Detection of Mtb and NTM: preclinical validation of a new asymmetric PCR-binary deoxyribozyme sensor assay.

ABSTRACT

Tuberculosis (TB) and infectious diseases caused by non-tuberculous mycobacteria (NTM) are global concerns. The development of a rapid and accurate diagnostic method, capable of detecting and identifying different mycobacteria species, is crucial. We propose a molecular approach, the BiDz-TB/NTM, based on the use of binary deoxyribozyme (BiDz) sensors for the detection of Mycobacterium tuberculosis (Mtb) and NTM of clinical interest. A panel of DNA samples was used to evaluate Mtb-BiDz, Mycobacterium abscessus/Mycobacterium chelonae-BiDz, Mycobacterium avium-BiDz, Mycobacterium intracellulare/Mycobacterium chimaera-BiDz, and Mycobacterium kansasii-BiDz sensors in terms of specificity, sensitivity, accuracy, and limit of detection. The BiDz sensors were designed to hybridize specifically with the genetic signatures of the target species. To obtain the BiDz sensor targets, amplification of a fragment containing the hypervariable region 2 of the 16S rRNA was performed, under asymmetric PCR conditions using the reverse primer designed based on linear-after-the-exponential principles. The BiDz-TB/NTM was able to correctly identify 99.6% of the samples, with 100% sensitivity and 0.99 accuracy. The individual values of specificity, sensitivity, and accuracy, obtained for each BiDz sensor, satisfied the recommendations for new diagnostic methods, with sensitivity of 100%, specificity and accuracy ranging from 98% to 100% and from 0.98 to 1.0, respectively.
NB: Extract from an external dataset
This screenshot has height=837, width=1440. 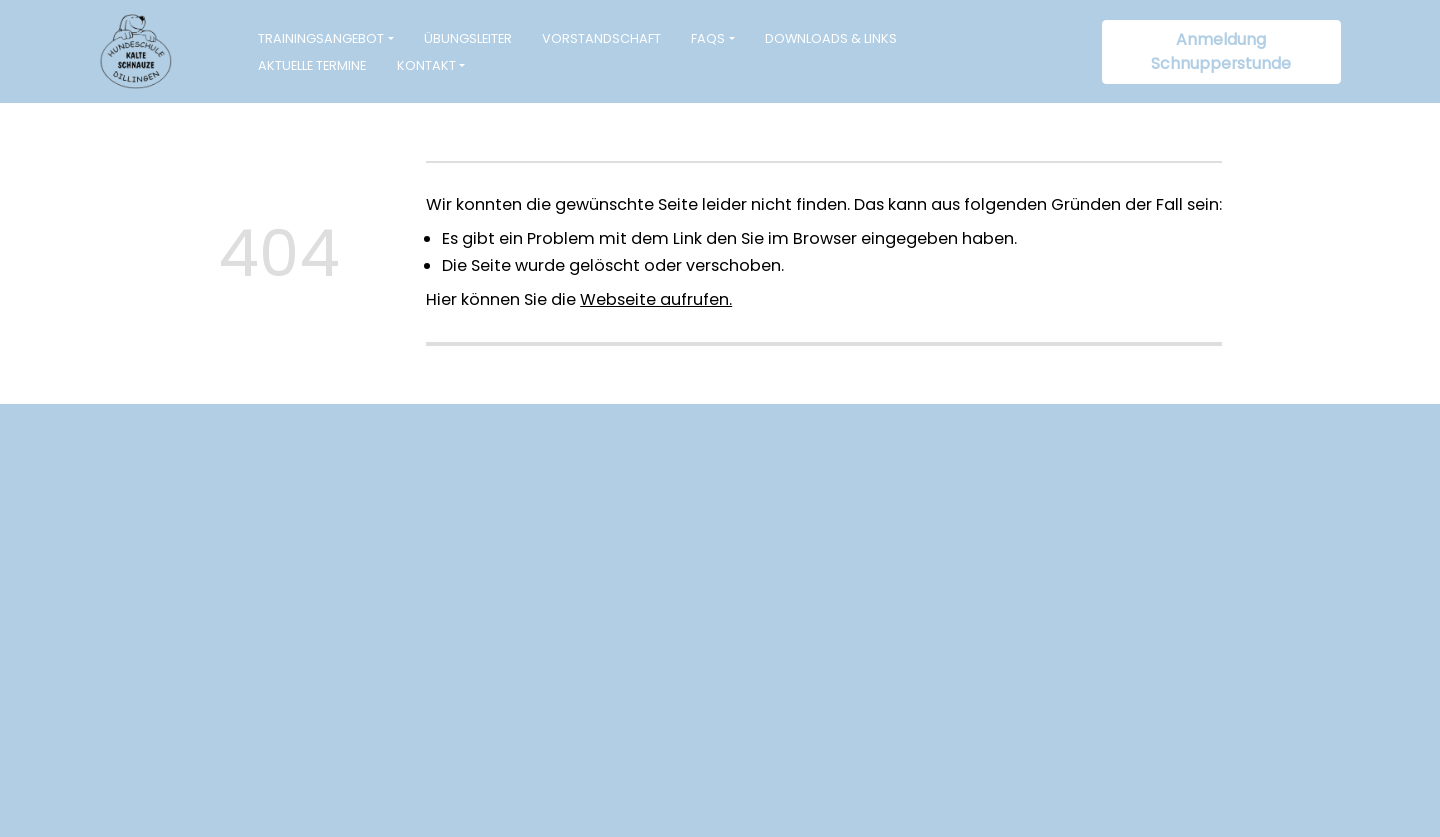 What do you see at coordinates (468, 38) in the screenshot?
I see `Übungsleiter` at bounding box center [468, 38].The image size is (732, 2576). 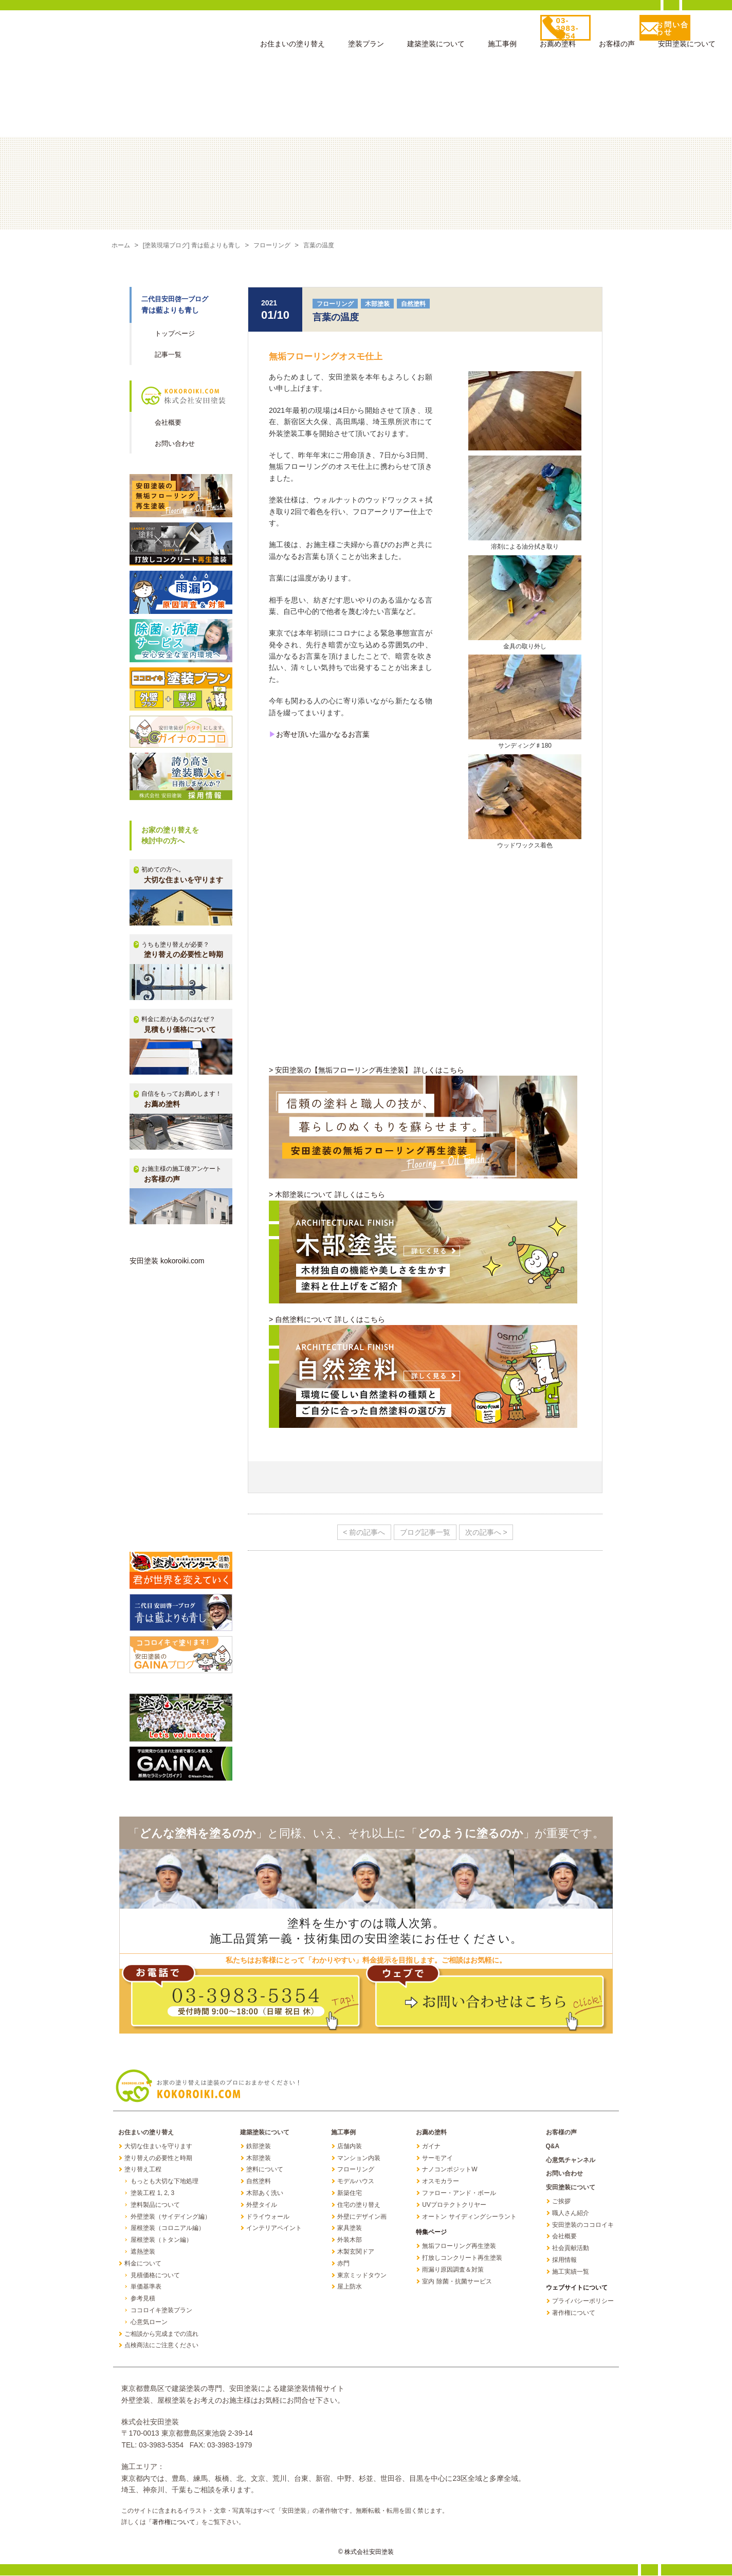 I want to click on プライバシーポリシー, so click(x=583, y=2301).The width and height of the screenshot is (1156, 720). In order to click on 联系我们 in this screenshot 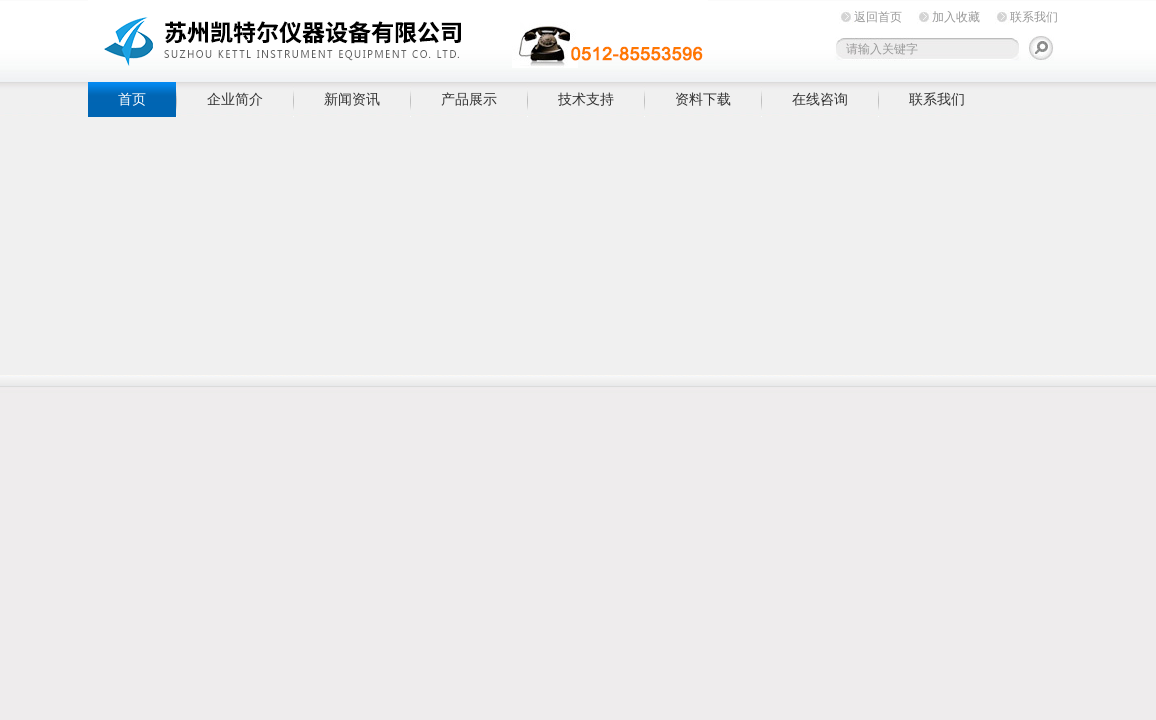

The limit of detection of BiDz sensors ranged from 12 genome copies (Mtb-BiDz) to 2,110 genome copies (Mkan-BiDz). The BiDz-TB/NTM platform would be able to generate results rapidly, allowing the implementation of the appropriate therapeutic regimen and, consequently, the reduction of morbidity and mortality of patients.IMPORTANCEThis article describes the development and evaluation of a new molecular platform for accurate, sensitive, and specific detection and identification of Mycobacterium tuberculosis and other mycobacteria of clinical importance. Based on BiDz sensor technology, this assay prototype is amenable to implementation at the point of care. Our data demonstrate the feasibility of combining the species specificity of BiDz sensors with the sensitivity afforded by asymmetric PCR amplification of target sequences. Preclinical validation of this assay on a large panel of clinical samples supports the further development of this diagnostic tool for the molecular detection of pathogenic mycobacteria.